-- Opening Marker --
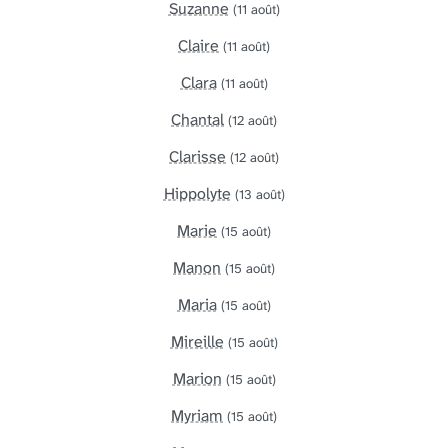
Suzanne
(11 août)
Claire
(11 août)
Clara
(11 août)
Chantal
(12 août)
Clarisse
(12 août)
Hippolyte
(13 août)
Marie
(15 août)
Manon
(15 août)
Maria
(15 août)
Mireille
(15 août)
Marion
(15 août)
Myriam
(15 août)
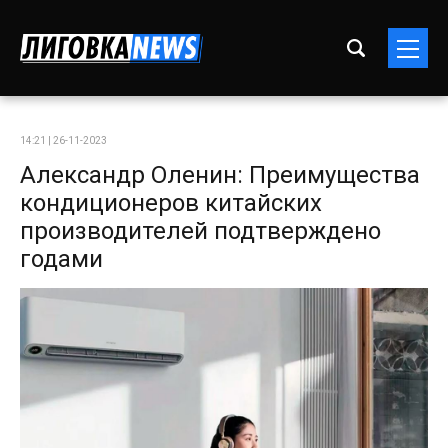
14:21 | 26-11-2023
Александр Оленин: Преимущества
кондиционеров китайских
производителей подтверждено
годами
-- Closing Marker --
WHAT THE EXERCISE ASKS:
Write the entries above out again exactly, but not the pictures.

FINISHED TASK:
Suzanne
(11 août)
Claire
(11 août)
Clara
(11 août)
Chantal
(12 août)
Clarisse
(12 août)
Hippolyte
(13 août)
Marie
(15 août)
Manon
(15 août)
Maria
(15 août)
Mireille
(15 août)
Marion
(15 août)
Myriam
(15 août)
14:21 | 26-11-2023
Александр Оленин: Преимущества
кондиционеров китайских
производителей подтверждено
годами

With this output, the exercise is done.